Once the pictures are set aside, copy the records below exactly as they stand.

- DATA SUPPLIED
>>>
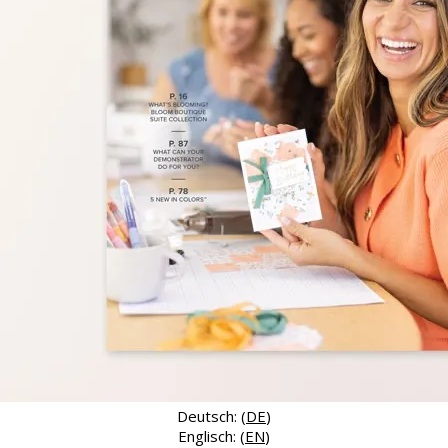
Deutsch: (
DE
)
Englisch: (
EN
)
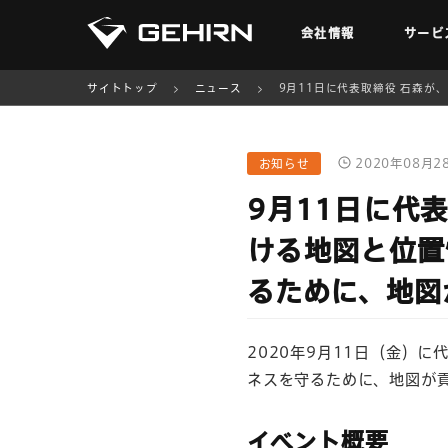
会社情報
サービ
サイトトップ
ニュース
9月11日に代表取締役 石森
2020年08月2
お知らせ
9月11日に代
ける地図と位置
るために、地図
2020年9月11日（金）
ネスを守るために、地図が
イベント概要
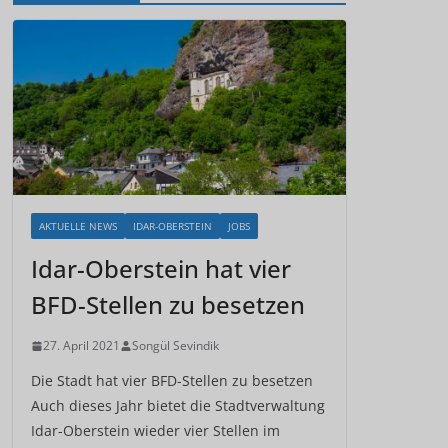
AKTUELLE NEWS
IDAR-OBERSTEIN
JOBS
Idar-Oberstein hat vier
BFD-Stellen zu besetzen
27. April 2021
Songül Sevindik
Die Stadt hat vier BFD-Stellen zu besetzen
Auch dieses Jahr bietet die Stadtverwaltung
Idar-Oberstein wieder vier Stellen im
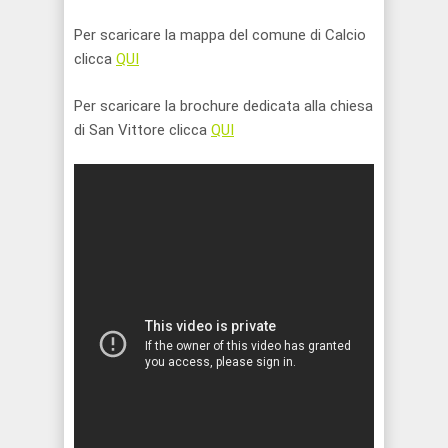
Per scaricare la mappa del comune di Calcio
clicca
QUI
Per scaricare la brochure dedicata alla chiesa
di San Vittore clicca
QUI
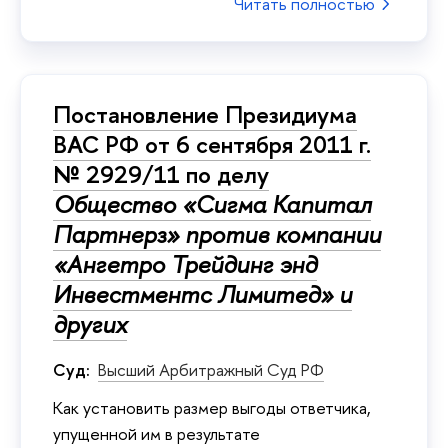
Читать полностью
Постановление Президиума
ВАС РФ от 6 сентября 2011 г.
№ 2929/11 по делу
Общество «Сигма Капитал
Партнерз» против компании
«Ангетро Трейдинг энд
Инвестментс Лимитед» и
других
Суд:
Высший Арбитражный Суд РФ
Как установить размер выгоды ответчика,
упущенной им в результате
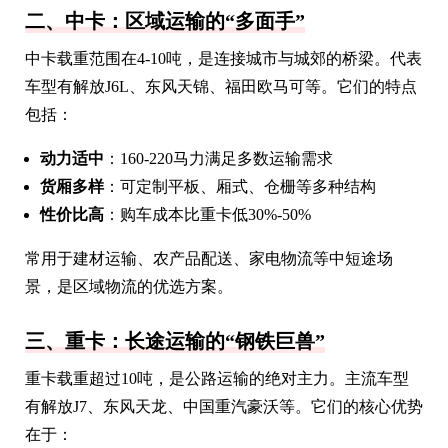
二、中卡：区域运输的“多面手”
中卡载重范围在4-10吨，是连接城市与城郊的桥梁。代表
车型有解放J6L、东风天锦、福田欧马可等。它们的特点
包括：
动力适中
：160-220马力满足多数运输需求
货厢多样
：可定制平板、厢式、仓栅等多种结构
性价比高
：购车成本比重卡低30%-50%
常用于建材运输、农产品配送、家电物流等中短途场
景，是区域物流的优选方案。
三、重卡：长途运输的“钢铁巨兽”
重卡载重超过10吨，是公路运输的绝对主力。主流车型
有解放J7、东风天龙、中国重汽豪沃等。它们的核心优势
在于：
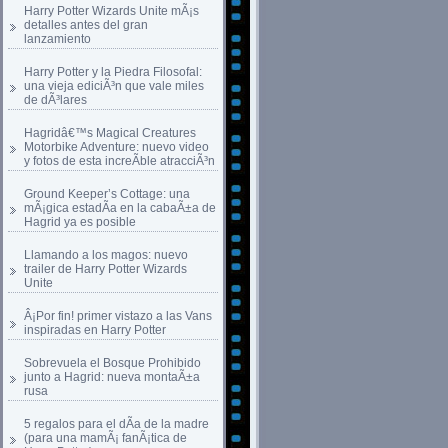
Harry Potter Wizards Unite mÃ¡s
detalles antes del gran
lanzamiento
Harry Potter y la Piedra Filosofal:
una vieja ediciÃ³n que vale miles
de dÃ³lares
Hagridâ€™s Magical Creatures
Motorbike Adventure: nuevo video
y fotos de esta increÃ­ble atracciÃ³n
Ground Keeper’s Cottage: una
mÃ¡gica estadÃ­a en la cabaÃ±a de
Hagrid ya es posible
Llamando a los magos: nuevo
trailer de Harry Potter Wizards
Unite
Â¡Por fin! primer vistazo a las Vans
inspiradas en Harry Potter
Sobrevuela el Bosque Prohibido
junto a Hagrid: nueva montaÃ±a
rusa
5 regalos para el dÃ­a de la madre
(para una mamÃ¡ fanÃ¡tica de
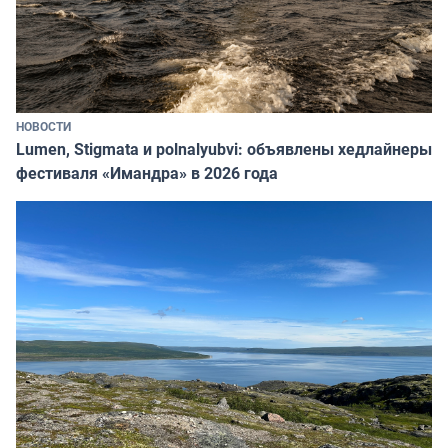
НОВОСТИ
Lumen, Stigmata и polnalyubvi: объявлены хедлайнеры
фестиваля «Имандра» в 2026 года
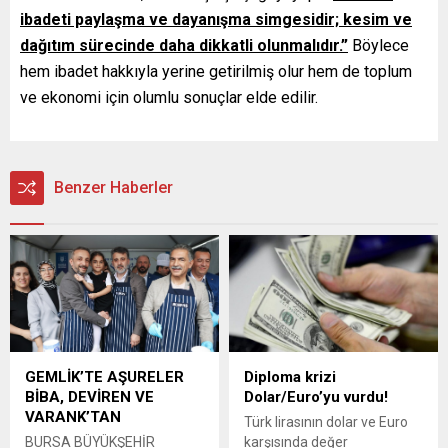
ibadeti paylaşma ve dayanışma simgesidir; kesim ve
dağıtım sürecinde daha dikkatli olunmalıdır.”
Böylece
hem ibadet hakkıyla yerine getirilmiş olur hem de toplum
ve ekonomi için olumlu sonuçlar elde edilir.
Benzer Haberler
GEMLİK’TE AŞURELER
Diploma krizi
BİBA, DEVİREN VE
Dolar/Euro’yu vurdu!
VARANK’TAN
Türk lirasının dolar ve Euro
BURSA BÜYÜKŞEHİR
karşısında değer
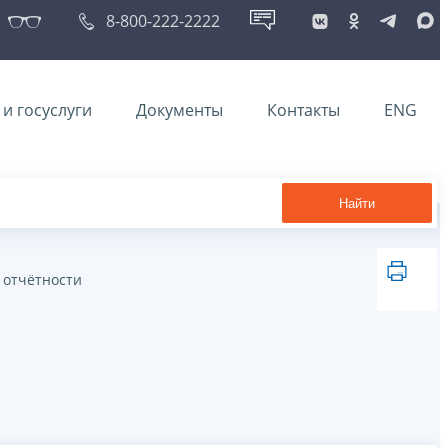
8-800-222-2222
и госуслуги
Документы
Контакты
ENG
Найти
 отчётности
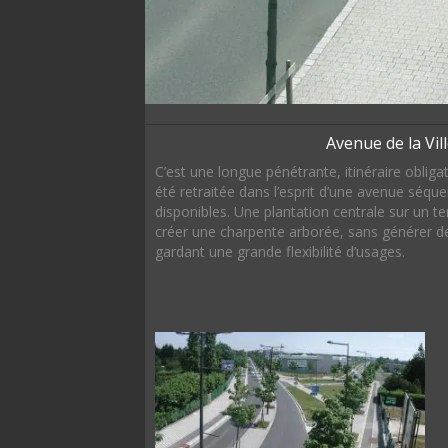
Avenue de la Vill
C’est une longue pénétrante, itinéraire oblig
été retraitée dans l’esprit d’une avenue séqu
disponibles. Une plantation centrale sur un te
créer une charpente arborée, sans générer de
gardant une grande flexibilité d’usages.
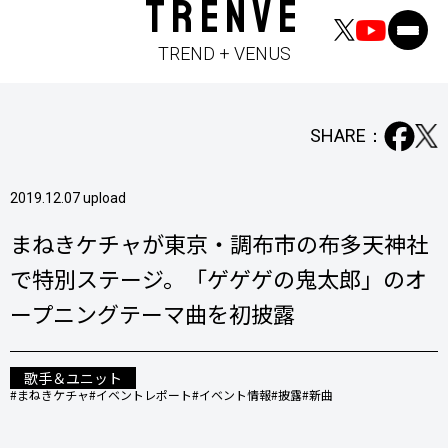
TRENVE
TREND + VENUS
SHARE：
2019.12.07 upload
まねきケチャが東京・調布市の布多天神社
で特別ステージ。「ゲゲゲの鬼太郎」のオ
ープニングテーマ曲を初披露
歌手＆ユニット
#まねきケチャ
#イベントレポート
#イベント情報
#披露
#新曲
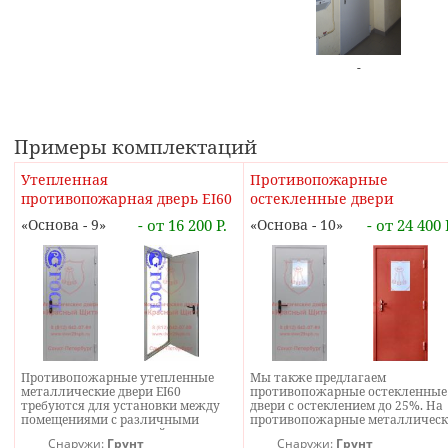
-
Примеры комплектаций
Утепленная
Противопожарные
противопожарная дверь EI60
остекленные двери
Основа - 9
- от 16 200 Р.
Основа - 10
- от 24 400 
Противопожарные утепленные
Мы также предлагаем
металлические двери EI60
противопожарные остекленные
требуются для установки между
двери с остеклением до 25%. На
помещениями с различными
противопожарные металлическ
категориями пожарной опасности.
остекленные двери стекло такж
Снаружи:
Грунт
Снаружи:
Грунт
В качестве наружных дверей
устанавливается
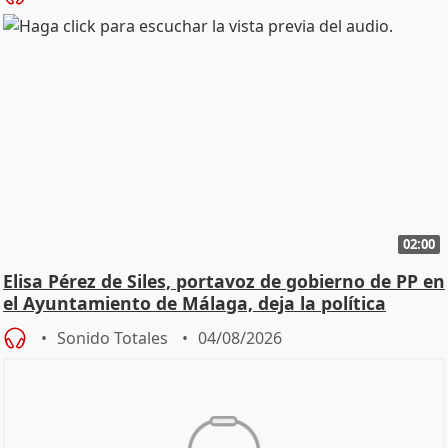
02:00
Elisa Pérez de Siles, portavoz de gobierno de PP en
el Ayuntamiento de Málaga, deja la política
Sonido Totales
04/08/2026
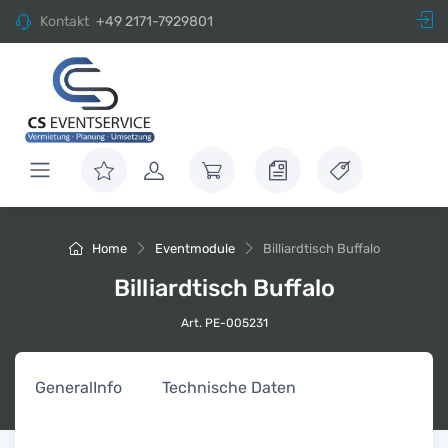
Kontakt
+49 2171-7929801
Home
Eventmodule
Billiardtisch Buffalo
Billiardtisch Buffalo
Art. PE-005231
General
Info
Technische Daten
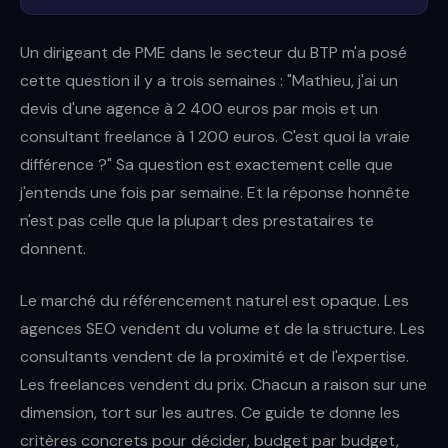
Un dirigeant de PME dans le secteur du BTP m'a posé
cette question il y a trois semaines : "Mathieu, j'ai un
devis d'une agence à 2 400 euros par mois et un
consultant freelance à 1 200 euros. C'est quoi la vraie
différence ?" Sa question est exactement celle que
j'entends une fois par semaine. Et la réponse honnête
n'est pas celle que la plupart des prestataires te
donnent.
Le marché du référencement naturel est opaque. Les
agences SEO vendent du volume et de la structure. Les
consultants vendent de la proximité et de l'expertise.
Les freelances vendent du prix. Chacun a raison sur une
dimension, tort sur les autres. Ce guide te donne les
critères concrets pour décider, budget par budget,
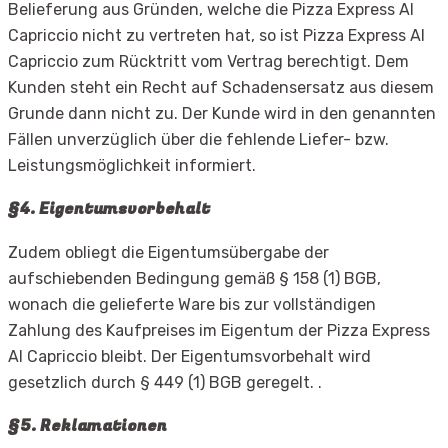
Belieferung aus Gründen, welche die Pizza Express Al
Capriccio nicht zu vertreten hat, so ist Pizza Express Al
Capriccio zum Rücktritt vom Vertrag berechtigt. Dem
Kunden steht ein Recht auf Schadensersatz aus diesem
Grunde dann nicht zu. Der Kunde wird in den genannten
Fällen unverzüglich über die fehlende Liefer- bzw.
Leistungsmöglichkeit informiert.
§4. Eigentumsvorbehalt
Zudem obliegt die Eigentumsübergabe der
aufschiebenden Bedingung gemäß § 158 (1) BGB,
wonach die gelieferte Ware bis zur vollständigen
Zahlung des Kaufpreises im Eigentum der Pizza Express
Al Capriccio bleibt. Der Eigentumsvorbehalt wird
gesetzlich durch § 449 (1) BGB geregelt. .
§5. Reklamationen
<<<
- ANSWER BELOW
Deutsch: (
DE
)
Englisch: (
EN
)
会社情報
サービ
サイトトップ
ニュース
9月11日に代表取締役 石森
2020年08月2
お知らせ
9月11日に代
ける地図と位置
るために、地図
2020年9月11日（金）
ネスを守るために、地図が
イベント概要
AKTUELLE NEWS
IDAR-OBERSTEIN
JOBS
Idar-Oberstein hat vier
BFD-Stellen zu besetzen
27. April 2021
Songül Sevindik
Die Stadt hat vier BFD-Stellen zu besetzen
Auch dieses Jahr bietet die Stadtverwaltung
Idar-Oberstein wieder vier Stellen im
Per scaricare la mappa del comune di Calcio
clicca
QUI
Per scaricare la brochure dedicata alla chiesa
di San Vittore clicca
QUI
Читать полностью
Постановление Президиума
ВАС РФ от 6 сентября 2011 г.
№ 2929/11 по делу
Общество «Сигма Капитал
Партнерз» против компании
«Ангетро Трейдинг энд
Инвестментс Лимитед» и
других
Суд:
Высший Арбитражный Суд РФ
Как установить размер выгоды ответчика,
упущенной им в результате
二、中卡：区域运输的“多面手”
中卡载重范围在4-10吨，是连接城市与城郊的桥梁。代表
车型有解放J6L、东风天锦、福田欧马可等。它们的特点
包括：
动力适中
：160-220马力满足多数运输需求
货厢多样
：可定制平板、厢式、仓栅等多种结构
性价比高
：购车成本比重卡低30%-50%
常用于建材运输、农产品配送、家电物流等中短途场
景，是区域物流的优选方案。
三、重卡：长途运输的“钢铁巨兽”
重卡载重超过10吨，是公路运输的绝对主力。主流车型
有解放J7、东风天龙、中国重汽豪沃等。它们的核心优势
在于：
Harry Potter Wizards Unite mÃ¡s
detalles antes del gran
lanzamiento
Harry Potter y la Piedra Filosofal:
una vieja ediciÃ³n que vale miles
de dÃ³lares
Hagridâ€™s Magical Creatures
Motorbike Adventure: nuevo video
y fotos de esta increÃ­ble atracciÃ³n
Ground Keeper’s Cottage: una
mÃ¡gica estadÃ­a en la cabaÃ±a de
Hagrid ya es posible
Llamando a los magos: nuevo
trailer de Harry Potter Wizards
Unite
Â¡Por fin! primer vistazo a las Vans
inspiradas en Harry Potter
Sobrevuela el Bosque Prohibido
junto a Hagrid: nueva montaÃ±a
rusa
5 regalos para el dÃ­a de la madre
(para una mamÃ¡ fanÃ¡tica de
НОВОСТИ
Lumen, Stigmata и polnalyubvi: объявлены хедлайнеры
фестиваля «Имандра» в 2026 года
ibadeti paylaşma ve dayanışma simgesidir; kesim ve
dağıtım sürecinde daha dikkatli olunmalıdır.”
Böylece
hem ibadet hakkıyla yerine getirilmiş olur hem de toplum
ve ekonomi için olumlu sonuçlar elde edilir.
Benzer Haberler
GEMLİK’TE AŞURELER
Diploma krizi
BİBA, DEVİREN VE
Dolar/Euro’yu vurdu!
VARANK’TAN
Türk lirasının dolar ve Euro
BURSA BÜYÜKŞEHİR
karşısında değer
8-800-222-2222
и госуслуги
Документы
Контакты
ENG
Найти
 отчётности
Avenue de la Vill
C’est une longue pénétrante, itinéraire oblig
été retraitée dans l’esprit d’une avenue séqu
disponibles. Une plantation centrale sur un te
créer une charpente arborée, sans générer de
gardant une grande flexibilité d’usages.
TRENVE
TREND + VENUS
SHARE：
2019.12.07 upload
まねきケチャが東京・調布市の布多天神社
で特別ステージ。「ゲゲゲの鬼太郎」のオ
ープニングテーマ曲を初披露
歌手＆ユニット
#まねきケチャ
#イベントレポート
#イベント情報
#披露
#新曲
-
Примеры комплектаций
Утепленная
Противопожарные
противопожарная дверь EI60
остекленные двери
Основа - 9
- от 16 200 Р.
Основа - 10
- от 24 400 
Противопожарные утепленные
Мы также предлагаем
металлические двери EI60
противопожарные остекленные
требуются для установки между
двери с остеклением до 25%. На
помещениями с различными
противопожарные металлическ
категориями пожарной опасности.
остекленные двери стекло такж
Снаружи:
Грунт
Снаружи:
Грунт
В качестве наружных дверей
устанавливается
02:00
Elisa Pérez de Siles, portavoz de gobierno de PP en
el Ayuntamiento de Málaga, deja la política
Sonido Totales
04/08/2026
Kontakt
+49 2171-7929801
Home
Eventmodule
Billiardtisch Buffalo
Billiardtisch Buffalo
Art. PE-005231
General
Info
Technische Daten
Un dirigeant de PME dans le secteur du BTP m'a posé
cette question il y a trois semaines : "Mathieu, j'ai un
devis d'une agence à 2 400 euros par mois et un
consultant freelance à 1 200 euros. C'est quoi la vraie
différence ?" Sa question est exactement celle que
j'entends une fois par semaine. Et la réponse honnête
n'est pas celle que la plupart des prestataires te
donnent.
Le marché du référencement naturel est opaque. Les
agences SEO vendent du volume et de la structure. Les
consultants vendent de la proximité et de l'expertise.
Les freelances vendent du prix. Chacun a raison sur une
dimension, tort sur les autres. Ce guide te donne les
critères concrets pour décider, budget par budget,
Belieferung aus Gründen, welche die Pizza Express Al
Capriccio nicht zu vertreten hat, so ist Pizza Express Al
Capriccio zum Rücktritt vom Vertrag berechtigt. Dem
Kunden steht ein Recht auf Schadensersatz aus diesem
Grunde dann nicht zu. Der Kunde wird in den genannten
Fällen unverzüglich über die fehlende Liefer- bzw.
Leistungsmöglichkeit informiert.
§4. Eigentumsvorbehalt
Zudem obliegt die Eigentumsübergabe der
aufschiebenden Bedingung gemäß § 158 (1) BGB,
wonach die gelieferte Ware bis zur vollständigen
Zahlung des Kaufpreises im Eigentum der Pizza Express
Al Capriccio bleibt. Der Eigentumsvorbehalt wird
gesetzlich durch § 449 (1) BGB geregelt. .
§5. Reklamationen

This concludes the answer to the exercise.